Amazon didn’t respond to a request for comment on the practice. But it underscores the vast internal resources it has to attempt to tailor returns to individual customers to some extent despite the massive amount of stuff it gets back on a daily basis.
Finding a tech-savvy friend
Other companies are looking outside tech help to try to better manage returns, or avoid them in the first place. In that vein, Gap Inc. last year acquired 3D avatar and e-commerce startup Drapr to power virtual clothing try-on so customers get the right dress or trousers before hitting “buy”. Saks Fifth Avenue and London-based Charlotte Tilbury are among other fashion sellers investing in virtual fitting room technology.
As apparel had among the highest return rates (12.2%) among retail categories in 2021 (footwear was 9.1%), according to the NRF report, it makes sense for clothing retailers to help customers get the right fit when shopping online. But Wharton’s Allon suggested the virtual try-on tech isn’t quite up to speed yet.
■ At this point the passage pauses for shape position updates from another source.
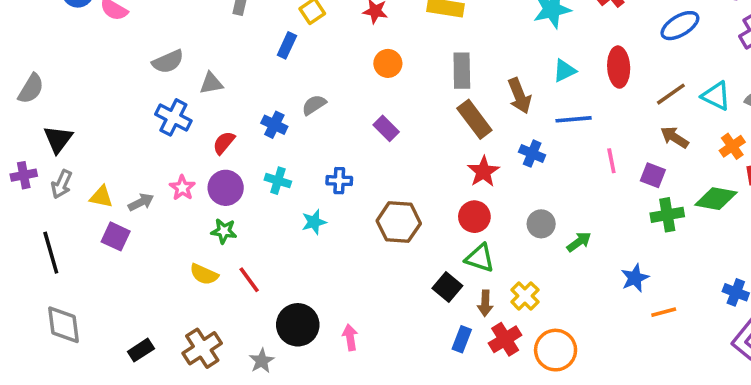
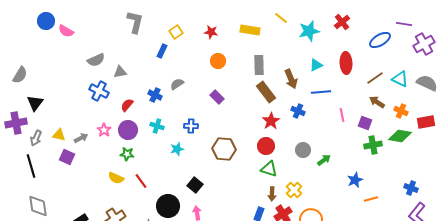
orange cross: (732, 146) -> (401, 111), moved, turned -32
purple cross: (24, 175) -> (16, 123), size x1.5
gray arrow: (62, 184) -> (36, 138), moved
black square: (447, 287) -> (195, 185), moved

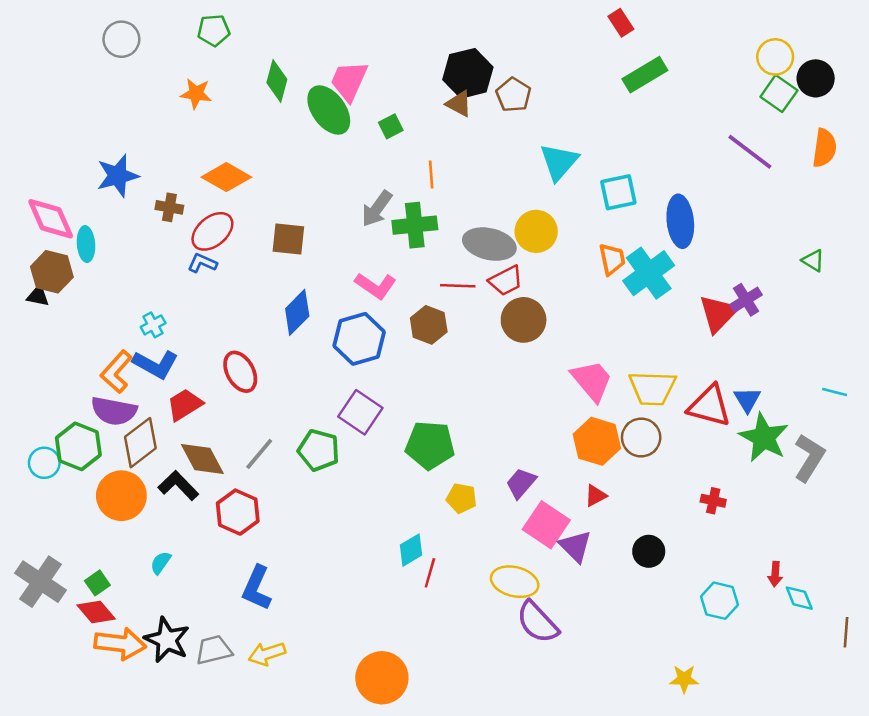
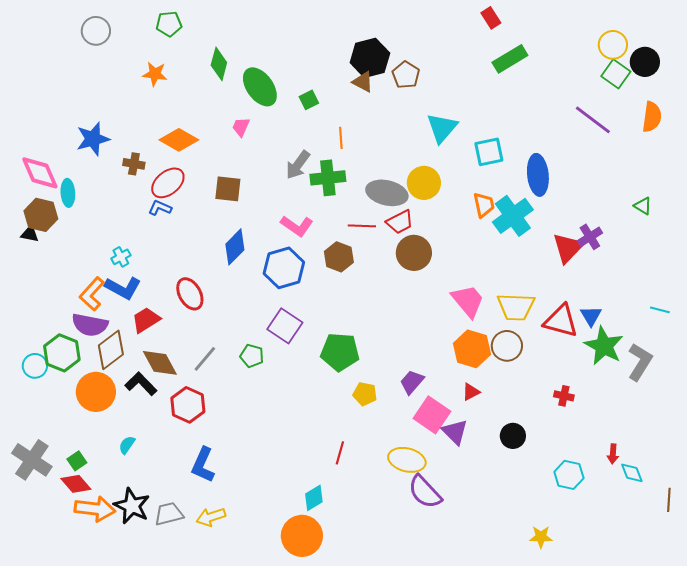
pink trapezoid: (349, 81) -> (241, 127), moved, size x0.6
green pentagon: (319, 450) -> (252, 356), size x0.7
cyan diamond: (411, 550) -> (314, 498), moved

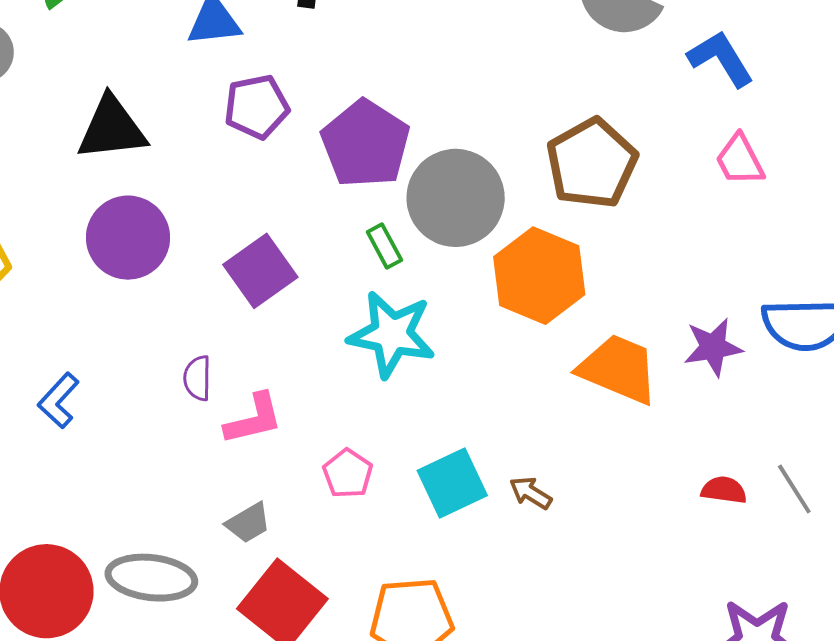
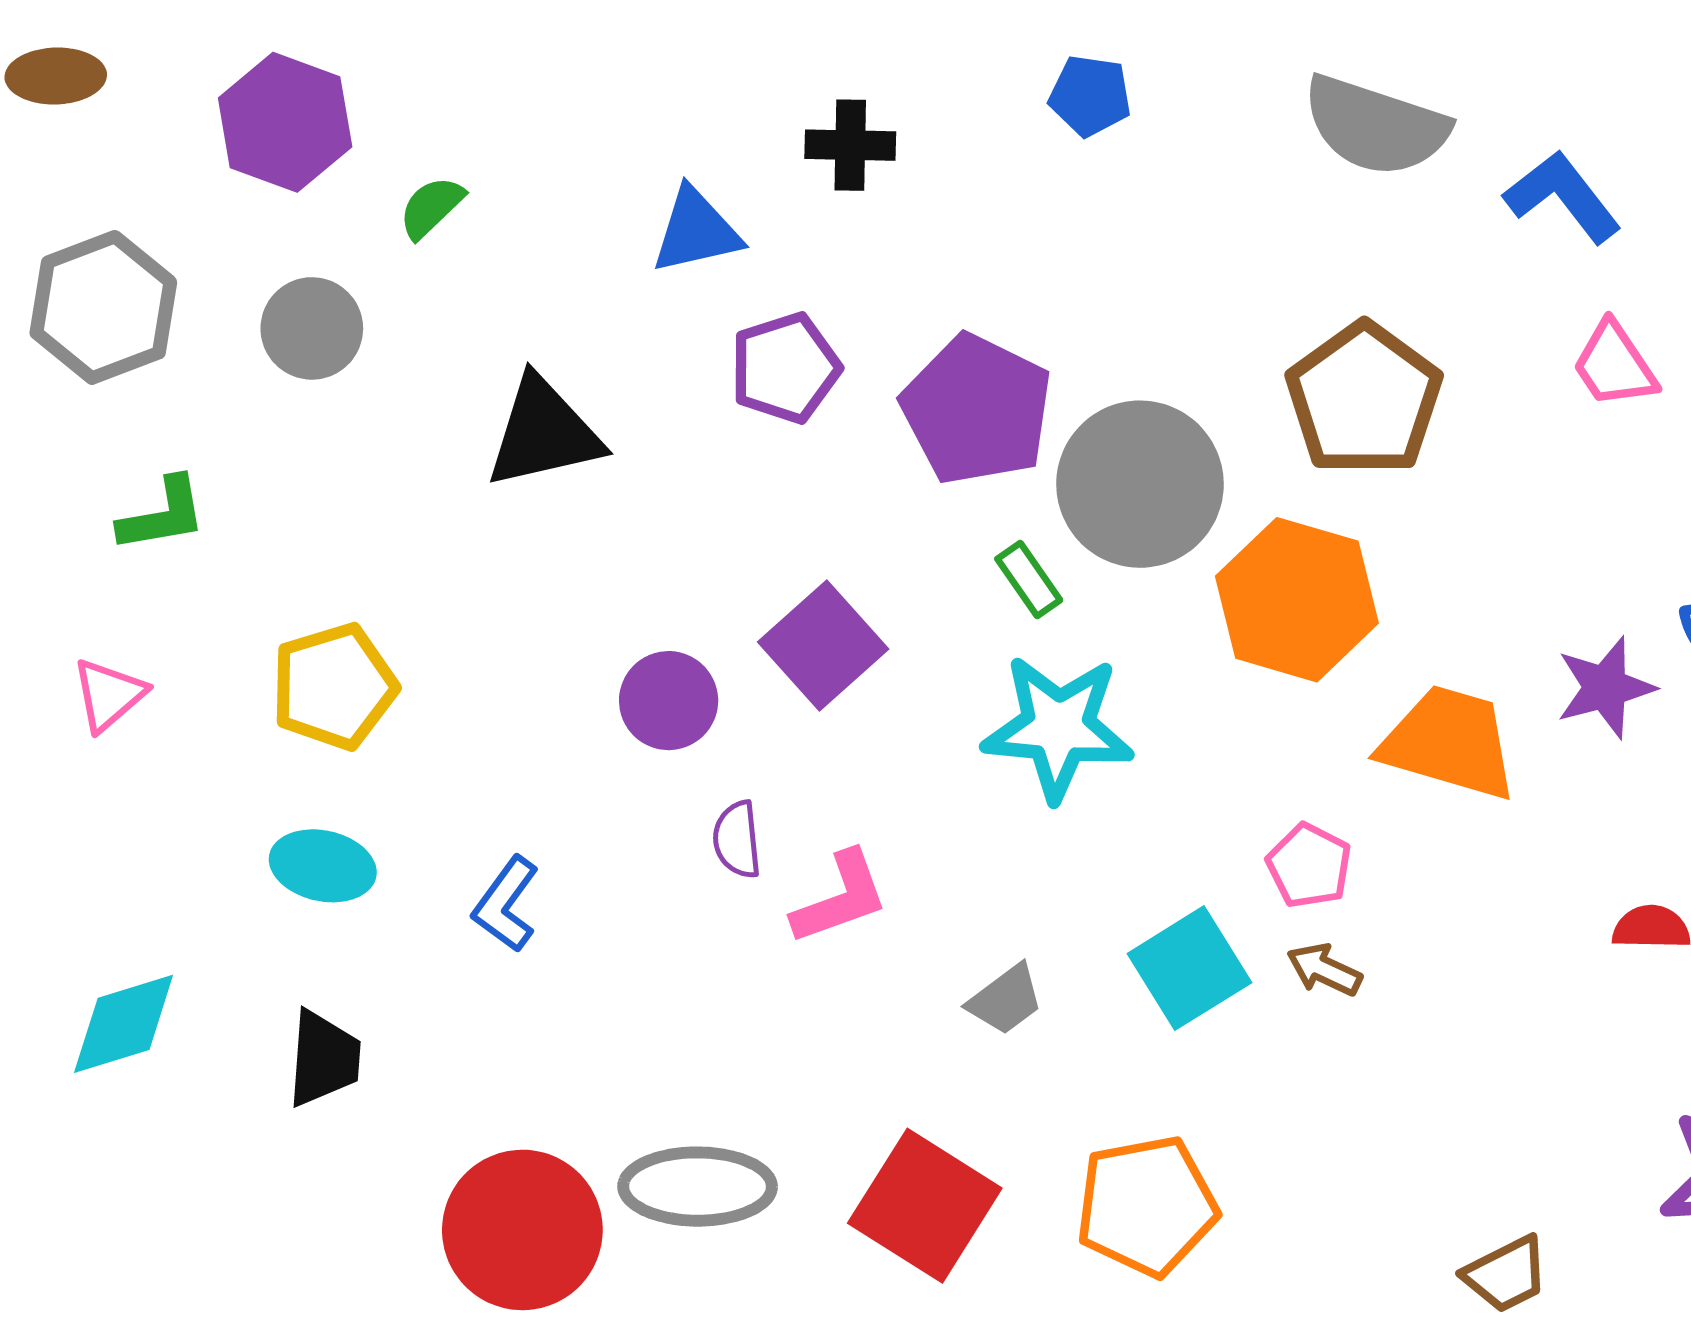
purple circle: (128, 238) -> (669, 701), moved, size x0.7
pink pentagon: (348, 474) -> (1309, 866), moved
gray trapezoid: (248, 523) -> (1006, 1000), moved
“Most of these things, as far as I’ve seen, they’re not at all that good yet,” he said, noting that features like the draping and texture of fabric are still hard to simulate on screen.
Still, a 2021 paper in the International Journal of Physical Distribution and Logistics Management found that digital fitting technology, if well calibrated, could cut fit-related return costs by up to 80%.
From the runway to the landfill
One thing that’s surely not virtual is the waste that returns ultimately create. Optoro, a tech firm that specializes in returns logistics, estimates returns generate 5 billion pounds of landfill waste each year. That represents about a quarter of all returns, according to Allon.
Given the importance younger consumers in particular place on sustainable practices, that’s not a good look for brands and retailers. Some have taken steps to at least raise awareness of the environmental impact of returns. Fast-fashion chain H&M for several years has allowed customers to drop off unwanted clothes from any brand at its stores for recycling or re-use.
And more than a dozen brands including The North Face, Carhartt and New Balance work with the Ellen MacArthur Foundation, which promotes the idea of the circular economy by helping companies extend the life of their products. Its Renewable Workshop takes repairs and refurbishes damaged or returned inventory for resale via its own online storefront or back to partner brands.
New specialist firms like Optoro and Newmine, meanwhile, aim to reduce landfill waste by providing software meant to help retailers and manufacturers resell returned and excess items more efficiently. The former counts Ikea, Target and Staples among its clients.